### Task requirements
Pictures aside, write out the data exactly as it reads.

### Exercise data
════════════════════
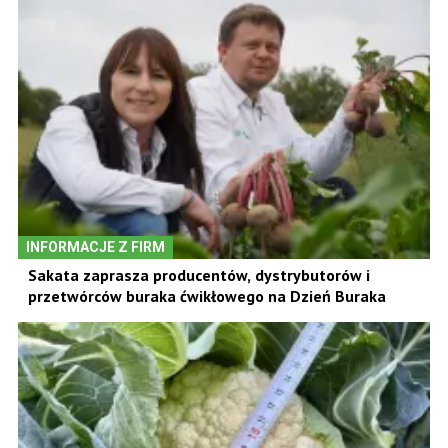
INFORMACJE Z FIRM
Sakata zaprasza producentów, dystrybutorów i
przetwórców buraka ćwikłowego na Dzień Buraka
════════════════════
### Task solution
INFORMACJE Z FIRM
Sakata zaprasza producentów, dystrybutorów i
przetwórców buraka ćwikłowego na Dzień Buraka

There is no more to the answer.